→ EXERCISE DETAILS: The listing below is to be duplicated exactly, with every picture omitted.

→ DATASET EXCERPTS:
++++++++++++++++++++
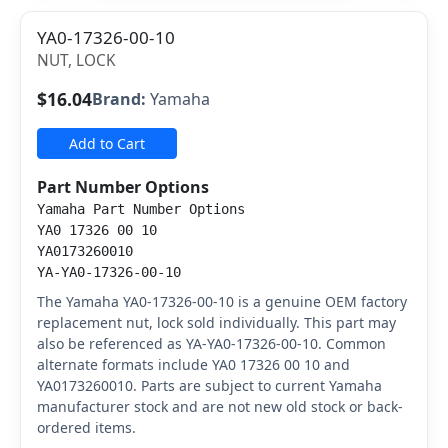
YA0-17326-00-10
NUT, LOCK
$16.04
Brand:
Yamaha
Add to Cart
Part Number Options
Yamaha Part Number Options
YA0 17326 00 10
YA0173260010
YA-YA0-17326-00-10
The Yamaha YA0-17326-00-10 is a genuine OEM factory
replacement nut, lock sold individually. This part may
also be referenced as YA-YA0-17326-00-10. Common
alternate formats include YA0 17326 00 10 and
YA0173260010. Parts are subject to current Yamaha
manufacturer stock and are not new old stock or back-
ordered items.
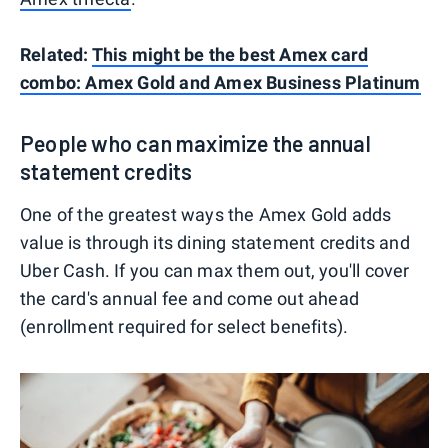
Related:
This might be the best Amex card
combo: Amex Gold and Amex Business Platinum
People who can maximize the annual
statement credits
One of the greatest ways the Amex Gold adds
value is through its dining statement credits and
Uber Cash. If you can max them out, you'll cover
the card's annual fee and come out ahead
(enrollment required for select benefits).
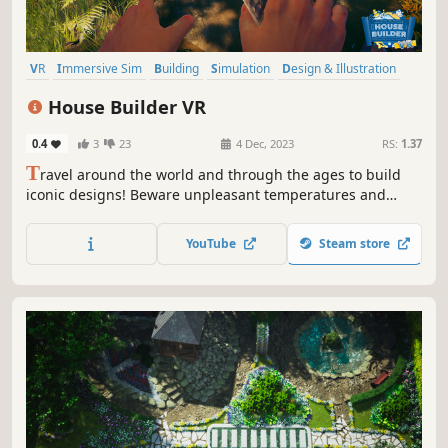
VR
Immersive Sim
Building
Simulation
Design & Illustration
First-Person
Singleplayer
Base Building
House Builder VR
0.4
3
23
4 Dec, 2023
RS:
1.37
T
ravel around the world and through the ages to build
iconic designs! Beware unpleasant temperatures and
dangerous fauna! Now in VR to fully immerse in the
adventure...
YouTube
Steam store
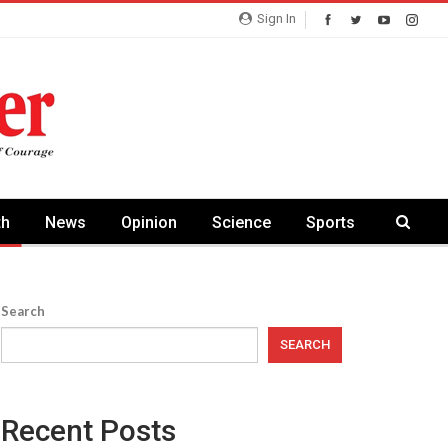
Sign In
th
News
Opinion
Science
Sports
Search
SEARCH
Recent Posts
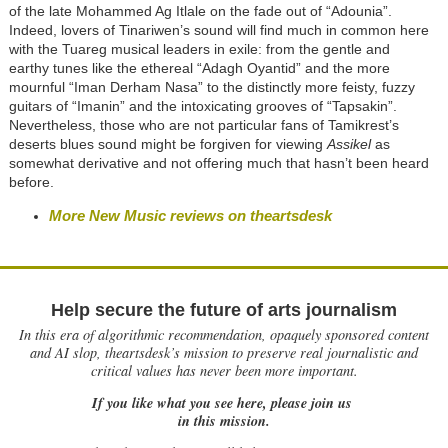
of the late Mohammed Ag Itlale on the fade out of “Adounia”.
Indeed, lovers of Tinariwen’s sound will find much in common here
with the Tuareg musical leaders in exile: from the gentle and
earthy tunes like the ethereal “Adagh Oyantid” and the more
mournful “Iman Derham Nasa” to the distinctly more feisty, fuzzy
guitars of “Imanin” and the intoxicating grooves of “Tapsakin”.
Nevertheless, those who are not particular fans of Tamikrest’s
deserts blues sound might be forgiven for viewing
Assikel
as
somewhat derivative and not offering much that hasn’t been heard
before.
More New Music reviews on theartsdesk
Help secure the future of arts journalism
In this era of algorithmic recommendation, opaquely sponsored content
and AI slop, theartsdesk’s mission to preserve real journalistic and
critical values has never been more important.
If you like what you see here, please join us
in this mission.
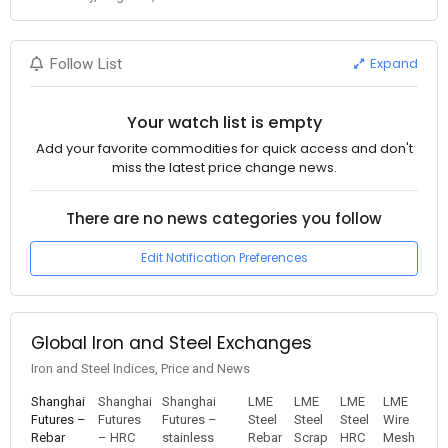
Expand
Follow List
Your watch list is empty
Add your favorite commodities for quick access and don't
miss the latest price change news.
There are no news categories you follow
Edit Notification Preferences
Global Iron and Steel Exchanges
Iron and Steel Indices, Price and News
Shanghai
Shanghai
Shanghai
LME
LME
LME
LME
Futures –
Futures
Futures –
Steel
Steel
Steel
Wire
Rebar
– HRC
stainless
Rebar
Scrap
HRC
Mesh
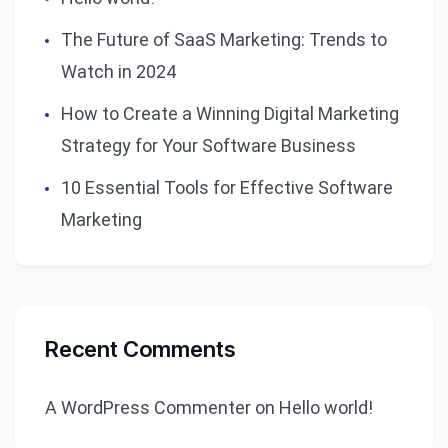
The Future of SaaS Marketing: Trends to
Watch in 2024
How to Create a Winning Digital Marketing
Strategy for Your Software Business
10 Essential Tools for Effective Software
Marketing
Recent Comments
A WordPress Commenter
on
Hello world!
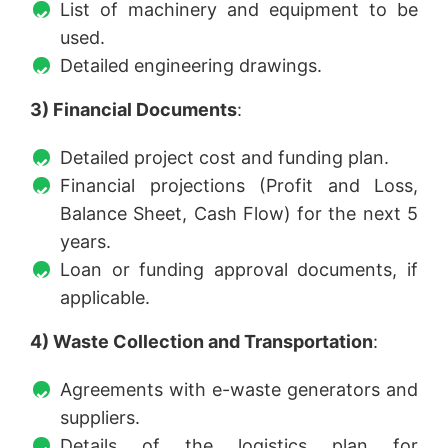
List of machinery and equipment to be
used.
Detailed engineering drawings.
3) Financial Documents
:
Detailed project cost and funding plan.
Financial projections (Profit and Loss,
Balance Sheet, Cash Flow) for the next 5
years.
Loan or funding approval documents, if
applicable.
4) Waste Collection and Transportation
:
Agreements with e-waste generators and
suppliers.
Details of the logistics plan for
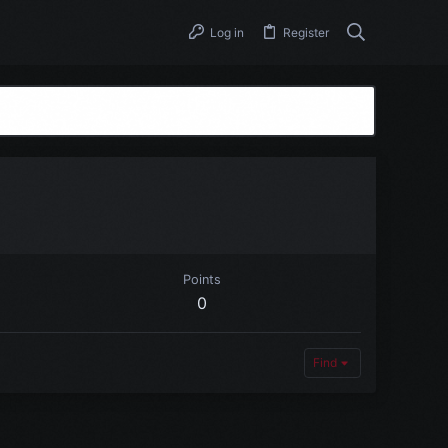
Log in
Register
Points
0
Find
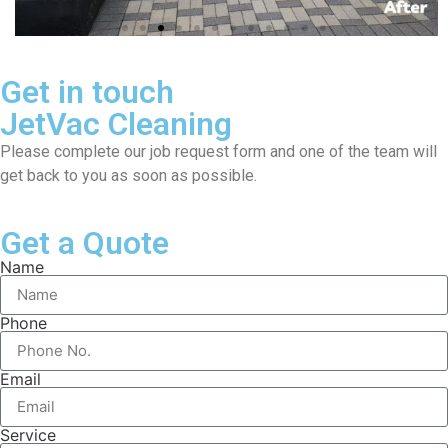
Get in touch
JetVac Cleaning
Please complete our job request form and one of the team will
get back to you as soon as possible.
Get a Quote
Name
Phone
Email
Service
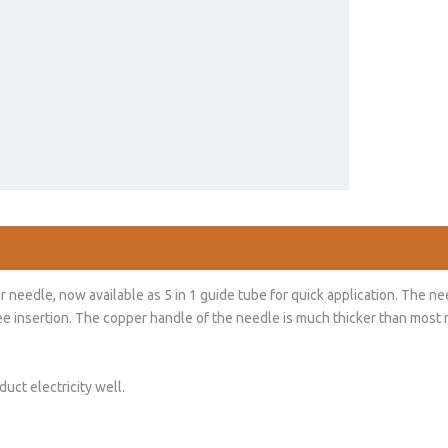
edle, now available as 5 in 1 guide tube for quick application. The nee
free insertion. The copper handle of the needle is much thicker than mos
uct electricity well.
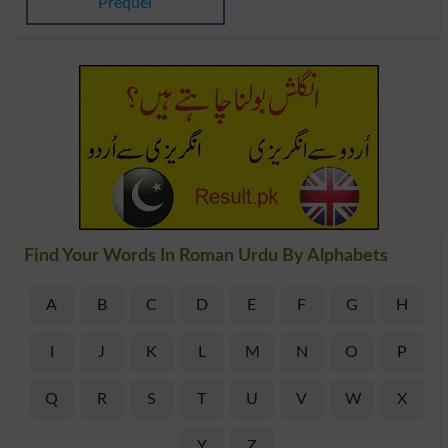
Prequel
Find Your Words In Roman Urdu By Alphabets
A
B
C
D
E
F
G
H
I
J
K
L
M
N
O
P
Q
R
S
T
U
V
W
X
Y
Z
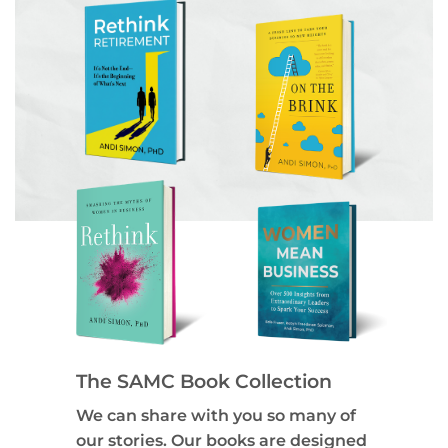
The SAMC Book Collection
We can share with you so many of
our stories. Our books are designed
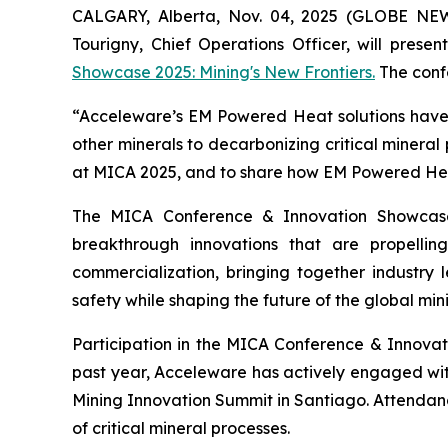
CALGARY, Alberta, Nov. 04, 2025 (GLOBE NE
Tourigny, Chief Operations Officer, will prese
Showcase 2025: Mining's New Frontiers.
The confe
“Acceleware’s EM Powered Heat solutions have t
other minerals to decarbonizing critical mineral
at MICA 2025, and to share how EM Powered Heat 
The MICA Conference & Innovation Showcase
breakthrough innovations that are propelli
commercialization, bringing together industry l
safety while shaping the future of the global mini
Participation in the MICA Conference & Innova
past year, Acceleware has actively engaged wi
Mining Innovation Summit in Santiago. Attendan
of critical mineral processes.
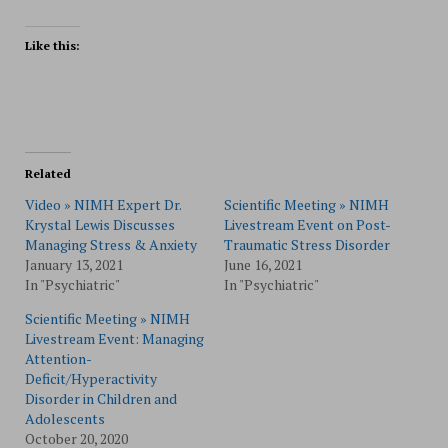
Like this:
Related
Video » NIMH Expert Dr.
Scientific Meeting » NIMH
Krystal Lewis Discusses
Livestream Event on Post-
Managing Stress & Anxiety
Traumatic Stress Disorder
January 13, 2021
June 16, 2021
In "Psychiatric"
In "Psychiatric"
Scientific Meeting » NIMH
Livestream Event: Managing
Attention-
Deficit/Hyperactivity
Disorder in Children and
Adolescents
October 20, 2020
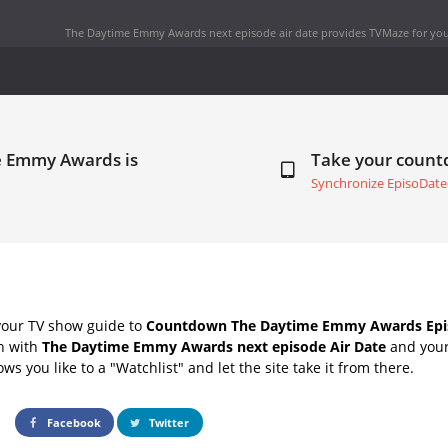
The Daytime Emmy Awards next episode air date
provides TVMaze for you
e Emmy Awards is
Take your coun
Synchronize EpisoDate
your TV show guide to
Countdown The Daytime Emmy Awards Epis
ch with
The Daytime Emmy Awards next episode Air Date
and your 
s you like to a "Watchlist" and let the site take it from there.
Facebook
Twitter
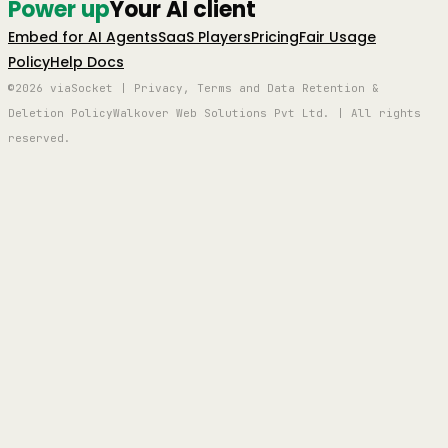
Power up
Your AI client
Embed for AI Agents
SaaS Players
Pricing
Fair Usage
Policy
Help Docs
©2026 viaSocket | Privacy, Terms and Data Retention &
Deletion Policy
Walkover Web Solutions Pvt Ltd. | All rights
reserved.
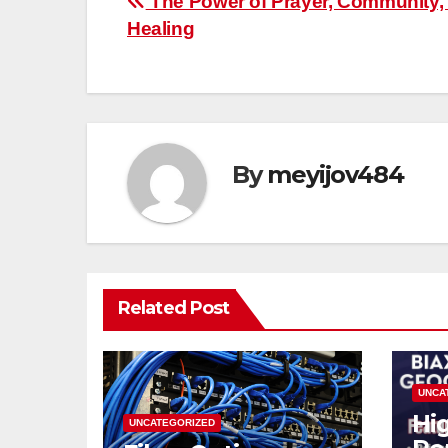
Post
The Power of Prayer, Community,
Healing
navigation
By
meyijov484
Related Post
UNCA
Hi
UNCATEGORIZED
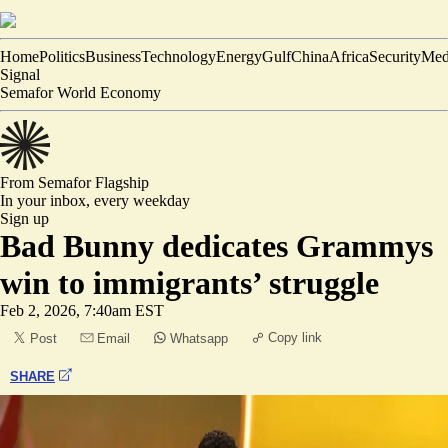
Home
Politics
Business
Technology
Energy
Gulf
China
Africa
Security
Med
Signal
Semafor World Economy
From Semafor
Flagship
In your inbox,
every weekday
Sign up
Bad Bunny dedicates Grammys
win to immigrants’ struggle
Feb 2, 2026, 7:40am EST
Copy link
Post
Email
Whatsapp
SHARE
++++++++++++++++++++
→ YOUR RESPONSE:
YA0-17326-00-10
NUT, LOCK
$16.04
Brand:
Yamaha
Add to Cart
Part Number Options
Yamaha Part Number Options
YA0 17326 00 10
YA0173260010
YA-YA0-17326-00-10
The Yamaha YA0-17326-00-10 is a genuine OEM factory
replacement nut, lock sold individually. This part may
also be referenced as YA-YA0-17326-00-10. Common
alternate formats include YA0 17326 00 10 and
YA0173260010. Parts are subject to current Yamaha
manufacturer stock and are not new old stock or back-
ordered items.
Related:
This might be the best Amex card
combo: Amex Gold and Amex Business Platinum
People who can maximize the annual
statement credits
One of the greatest ways the Amex Gold adds
value is through its dining statement credits and
Uber Cash. If you can max them out, you'll cover
the card's annual fee and come out ahead
(enrollment required for select benefits).
VR
Immersive Sim
Building
Simulation
Design & Illustration
First-Person
Singleplayer
Base Building
House Builder VR
0.4
3
23
4 Dec, 2023
RS:
1.37
T
ravel around the world and through the ages to build
iconic designs! Beware unpleasant temperatures and
dangerous fauna! Now in VR to fully immerse in the
adventure...
YouTube
Steam store
Sign In
th
News
Opinion
Science
Sports
Search
SEARCH
Recent Posts
of the late Mohammed Ag Itlale on the fade out of “Adounia”.
Indeed, lovers of Tinariwen’s sound will find much in common here
with the Tuareg musical leaders in exile: from the gentle and
earthy tunes like the ethereal “Adagh Oyantid” and the more
mournful “Iman Derham Nasa” to the distinctly more feisty, fuzzy
guitars of “Imanin” and the intoxicating grooves of “Tapsakin”.
Nevertheless, those who are not particular fans of Tamikrest’s
deserts blues sound might be forgiven for viewing
Assikel
as
somewhat derivative and not offering much that hasn’t been heard
before.
More New Music reviews on theartsdesk
Help secure the future of arts journalism
In this era of algorithmic recommendation, opaquely sponsored content
and AI slop, theartsdesk’s mission to preserve real journalistic and
critical values has never been more important.
If you like what you see here, please join us
in this mission.
Expand
Follow List
Your watch list is empty
Add your favorite commodities for quick access and don't
miss the latest price change news.
There are no news categories you follow
Edit Notification Preferences
Global Iron and Steel Exchanges
Iron and Steel Indices, Price and News
Shanghai
Shanghai
Shanghai
LME
LME
LME
LME
Futures –
Futures
Futures –
Steel
Steel
Steel
Wire
Rebar
– HRC
stainless
Rebar
Scrap
HRC
Mesh
The Future of SaaS Marketing: Trends to
Watch in 2024
How to Create a Winning Digital Marketing
Strategy for Your Software Business
10 Essential Tools for Effective Software
Marketing
Recent Comments
A WordPress Commenter
on
Hello world!
List of machinery and equipment to be
used.
Detailed engineering drawings.
3) Financial Documents
:
Detailed project cost and funding plan.
Financial projections (Profit and Loss,
Balance Sheet, Cash Flow) for the next 5
years.
Loan or funding approval documents, if
applicable.
4) Waste Collection and Transportation
:
Agreements with e-waste generators and
suppliers.
Details of the logistics plan for
Log in
Register
Points
0
Find
Get in touch
JetVac Cleaning
Please complete our job request form and one of the team will
get back to you as soon as possible.
Get a Quote
Name
Phone
Email
Service
edle, now available as 5 in 1 guide tube for quick application. The nee
free insertion. The copper handle of the needle is much thicker than mos
uct electricity well.
Prequel
Find Your Words In Roman Urdu By Alphabets
A
B
C
D
E
F
G
H
I
J
K
L
M
N
O
P
Q
R
S
T
U
V
W
X
Y
Z
The SAMC Book Collection
We can share with you so many of
our stories. Our books are designed
CALGARY, Alberta, Nov. 04, 2025 (GLOBE NE
Tourigny, Chief Operations Officer, will prese
Showcase 2025: Mining's New Frontiers.
The confe
“Acceleware’s EM Powered Heat solutions have t
other minerals to decarbonizing critical mineral
at MICA 2025, and to share how EM Powered Heat 
The MICA Conference & Innovation Showcase
breakthrough innovations that are propelli
commercialization, bringing together industry l
safety while shaping the future of the global mini
Participation in the MICA Conference & Innova
past year, Acceleware has actively engaged wi
Mining Innovation Summit in Santiago. Attendan
of critical mineral processes.
Like this:
Related
Video » NIMH Expert Dr.
Scientific Meeting » NIMH
Krystal Lewis Discusses
Livestream Event on Post-
Managing Stress & Anxiety
Traumatic Stress Disorder
January 13, 2021
June 16, 2021
In "Psychiatric"
In "Psychiatric"
Scientific Meeting » NIMH
Livestream Event: Managing
Attention-
Deficit/Hyperactivity
Disorder in Children and
Adolescents
October 20, 2020
The Daytime Emmy Awards next episode air date
provides TVMaze for you
e Emmy Awards is
Take your coun
Synchronize EpisoDate
your TV show guide to
Countdown The Daytime Emmy Awards Epis
ch with
The Daytime Emmy Awards next episode Air Date
and your 
s you like to a "Watchlist" and let the site take it from there.
Facebook
Twitter
Power up
Your AI client
Embed for AI Agents
SaaS Players
Pricing
Fair Usage
Policy
Help Docs
©2026 viaSocket | Privacy, Terms and Data Retention &
Deletion Policy
Walkover Web Solutions Pvt Ltd. | All rights
reserved.
Post
The Power of Prayer, Community,
Healing
navigation
By
meyijov484
Related Post
UNCA
Hi
UNCATEGORIZED
Home
Politics
Business
Technology
Energy
Gulf
China
Africa
Security
Med
Signal
Semafor World Economy
From Semafor
Flagship
In your inbox,
every weekday
Sign up
Bad Bunny dedicates Grammys
win to immigrants’ struggle
Feb 2, 2026, 7:40am EST
Copy link
Post
Email
Whatsapp
SHARE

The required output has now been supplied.